Story: http://articles.news.aol.com/news/article.adp?id=20051206162809990006

What is the difference to the gecko if it didn’t even know anything cruel was being done to it? It was alive one minute, it got really dark and humid the next, and bang, dead the next (if all went as planned and there was no snaggle toothed wretching back and forth.)

The law is supposed to be logical, just trying to uncover the logic here. I looked this up and I understand HOW TO INTERPRET this law (for instance, it doesn’t matter whether the animal experienced the cruelty, only that the act was cruel), but not sure about the logical origin of it. I mean, what if you caught a fish and stood behind its back, did a silly dance, put bunny ears on it while taking pictures, and then killed it and cut it open to a fillet, are you A CRIMINAL? Believe me, I could go on all day with these annoying “What ifs”…

By the way, make no mistake here, I love animals dearly.

I guess the point of such laws, like most laws, is to dissuade other people from doing it. It can also be a way of sniffing out potential human abusers or killers; most serial killers start by killing animals. However, in this particular case I think the punishment is way out of line. The animal wasn’t tortured, it didn’t suffer. Its execution style was similar to what it could expect to experience in the wild. And a gecko is a wild animal, and it’s not endangered. It’s certainly gross, but it’s not something that’s going to undo the foundations of society. Hell, 10,000 years ago this guy just would have been having a little snack. I also fail to see what putting him in jail and giving him a felony charge will do.

Personally I think criminal charges should only be levied against people who kill or abuse owned animals (since pets and livestock are, technically, property) or when the abuse is gross enough that the animal certainly suffered, since that would be evidence of a sick mind at work (although the more appropriate punishment in that case would be counseling). I don’t think this gecko suffered; geckos get their heads bitten off all the time in the wild.

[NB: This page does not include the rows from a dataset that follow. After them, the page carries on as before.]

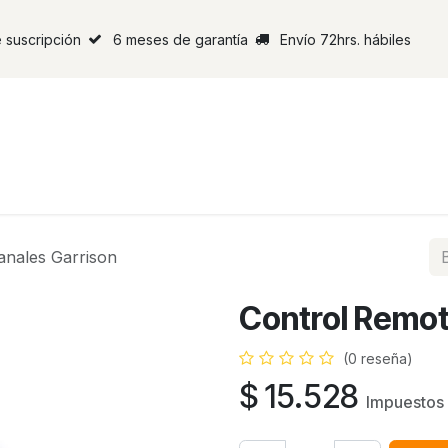
 suscripción
6 meses de garantía
Envío 72hrs. hábiles
anales Garrison
Control Remot
(0 reseña)
$
15.528
Impuestos 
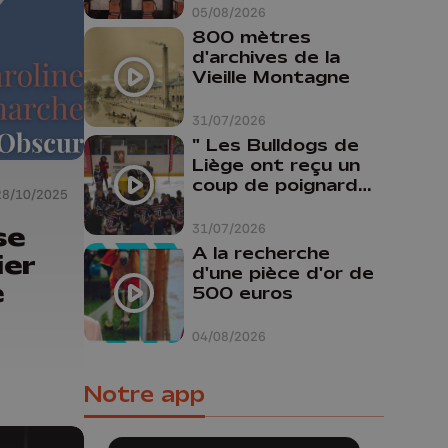
Liège
05/08/2026
800 mètres
d'archives de la
Vieille Montagne
31/07/2026
" Les Bulldogs de
Liège ont reçu un
coup de poignard
28/10/2025
dans le dos "
se
31/07/2026
A la recherche
ier
d'une pièce d'or de
e
500 euros
04/08/2026
Notre app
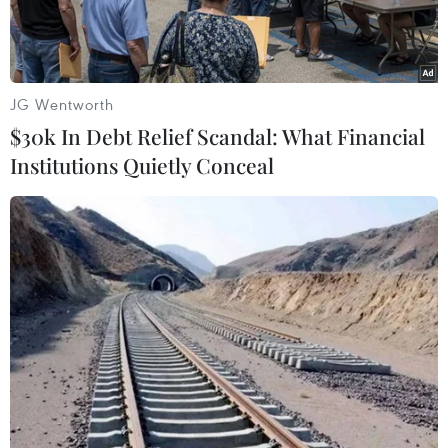
JG Wentworth
$30k In Debt Relief Scandal: What Financial
Institutions Quietly Conceal
Rang xay càphê bằng phần mềm công nghệ tại một doanh
nghiệp. (Ảnh: Hoài Thu/TTXVN)
Đồng hành cùng cộng đồng doanh nghiệp tái
cấu trúc quản trị kinh doanh và quay lại sản
xuất an toàn, hiệu quả, một số hiệp hội doanh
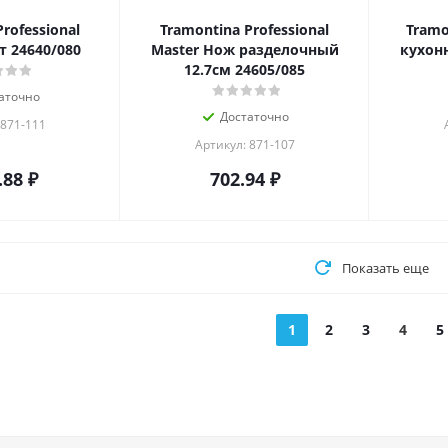
rofessional
Tramontina Professional
Tramo
т 24640/080
Master Нож разделочный
кухон
12.7см 24605/085
аточно
Достаточно
 871-111
Артикул: 871-107
.88
₽
702.94
₽
Показать еще
1
2
3
4
5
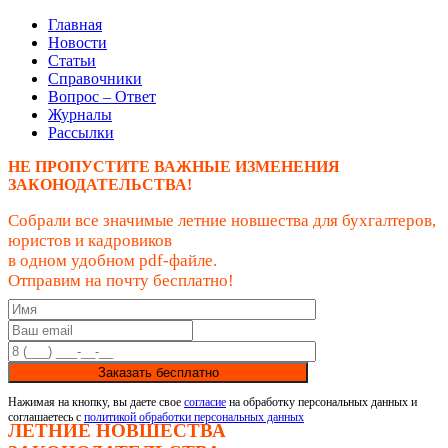
Главная
Новости
Статьи
Справочники
Вопрос – Ответ
Журналы
Рассылки
НЕ ПРОПУСТИТЕ ВАЖНЫЕ ИЗМЕНЕНИЯ
ЗАКОНОДАТЕЛЬСТВА!
Собрали все значимые летние новшества для бухгалтеров,
юристов и кадровиков
в одном удобном pdf-файле.
Отправим на почту бесплатно!
Заказать бесплатно
Нажимая на кнопку, вы даете свое
согласие
на обработку персональных данных и
соглашаетесь с
политикой обработки персональных данных
ЛЕТНИЕ НОВШЕСТВА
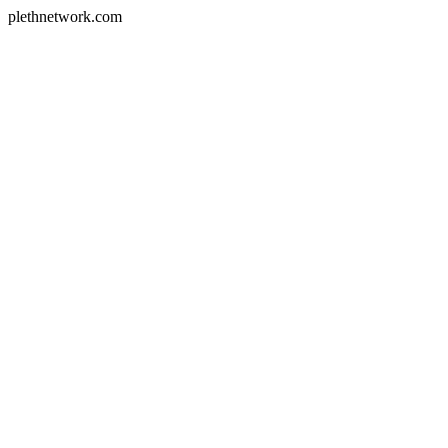
plethnetwork.com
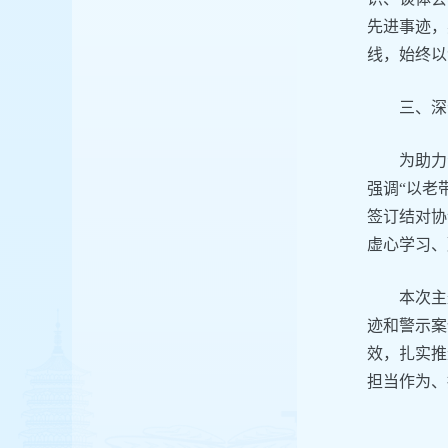
先进事迹，
线，始终以
三、深
为助力
强调“以老
签订结对协
虚心学习、
本次主
迹和警示案
效，扎实推
担当作为、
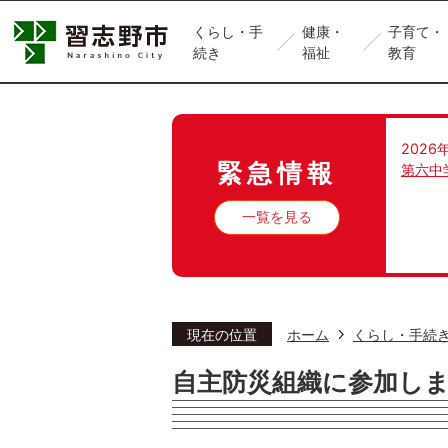
くらし・手
健康・
子育て・
続き
福祉
教育
2026
緊急情報
第六中
一覧を見る
現在の位置
ホーム
くらし・手続
自主防災組織に参加し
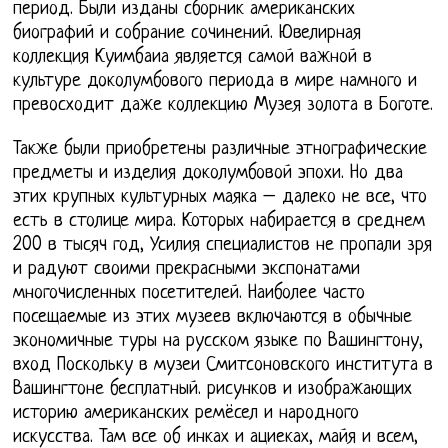
период. Были изданы сборник американских
биографий и собрание сочинений. Ювелирная
коллекция Куимбаиа является самой важной в
культуре доколумбового периода в мире намного и
превосходит даже коллекцию Музея золота в Боготе.
Также были приобретены различные этнографические
предметы и изделия доколумбовой эпохи. Но два
этих крупных культурных маяка – далеко не все, что
есть в столице мира. Которых набирается в среднем
200 в тысяч год, Усилия специалистов не пропали зря
и радуют своими прекрасными экспонатами
многочисленных посетителей. Наиболее часто
посещаемые из этих музеев включаются в обычные
экономичные туры на русском языке по Вашингтону,
вход Поскольку в музеи Смитсоновского института в
Вашингтоне бесплатный. рисунков и изображающих
историю американских ремёсел и народного
искусства. Там все об инках и ациеках, майя и всем,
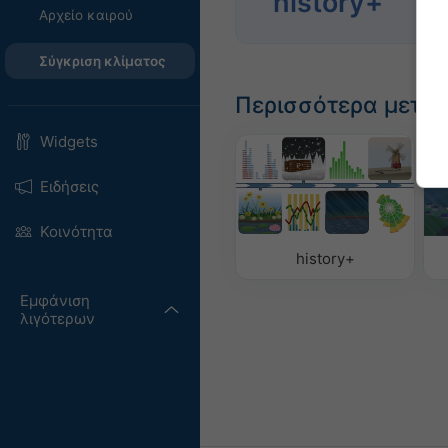
history+
το 1
Αρχείο καιρού
Σύγκριση κλίματος
Περισσότερα μετε
Widgets
Ειδήσεις
Κοινότητα
history+
Εμφάνιση
λιγότερων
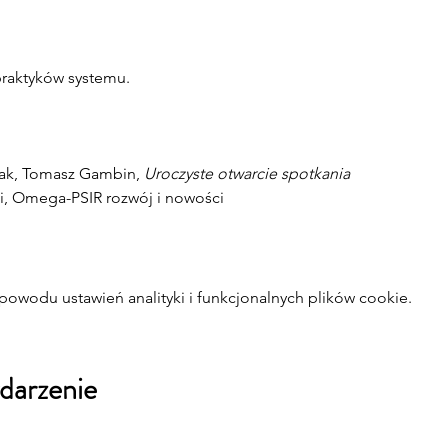
raktyków systemu.
rak, Tomasz Gambin, 
Uroczyste otwarcie spotkania
ki, Omega-PSIR rozwój i nowości
owodu ustawień analityki i funkcjonalnych plików cookie.
darzenie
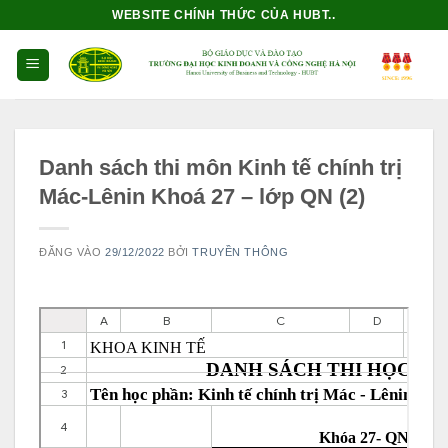
Bỏ
WEBSITE CHÍNH THỨC CỦA HUBT..
qua
nội
dung
Danh sách thi môn Kinh tế chính trị
Mác-Lênin Khoá 27 – lớp QN (2)
ĐĂNG VÀO
29/12/2022
BỞI
TRUYỀN THÔNG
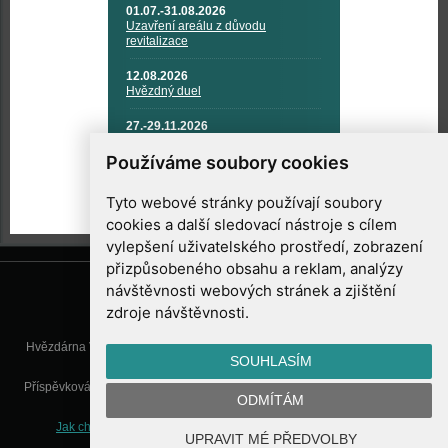
01.07.-31.08.2026
Uzavření areálu z důvodu
revitalizace
12.08.2026
Hvězdný duel
27.-29.11.2026
KOSMONAUTIKA, RAKETOVÁ
TECHNIKA A KOSMICKÉ
Používáme soubory cookies
TECHNOLOGIE
Tyto webové stránky používají soubory
cookies a další sledovací nástroje s cílem
vylepšení uživatelského prostředí, zobrazení
přizpůsobeného obsahu a reklam, analýzy
návštěvnosti webových stránek a zjištění
zdroje návštěvnosti.
Hvězdárna Valašské Meziříčí, příspěvková organizace, Vsetínská 78, 757
SOUHLASÍM
01 Valašské Meziříčí
Příspěvková organizace Zlínského kraje. Telefon:
571 611 928
, Mobil:
777
ODMÍTÁM
277 134
, E-mail:
info@astrovm.cz
Jak chráníme Vaše osobní údaje
|
Nastavení cookies
| Vyrobil:
UPRAVIT MÉ PŘEDVOLBY
WebConsult.cz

[Moderator Underoos On]Preemptive Warning: This is not The BBQ Pit. I expect responses to be civil.
Thank You.[/Moderator Underoos On]

If it grosses people out, it’s cruelty and criminal. If the animal is tasty, it isn’t.

I’d be interested in seeing how the law is written. I’m more sympathetic toward animal rights than probably 99% of the people on this board (although even I am not an adherent to the philosophy), and I don’t see a functional difference between this and someone eating a whole roast chicken on a bet; I see this as significantly less cruel than someone using glue traps to get rid of mice around their property.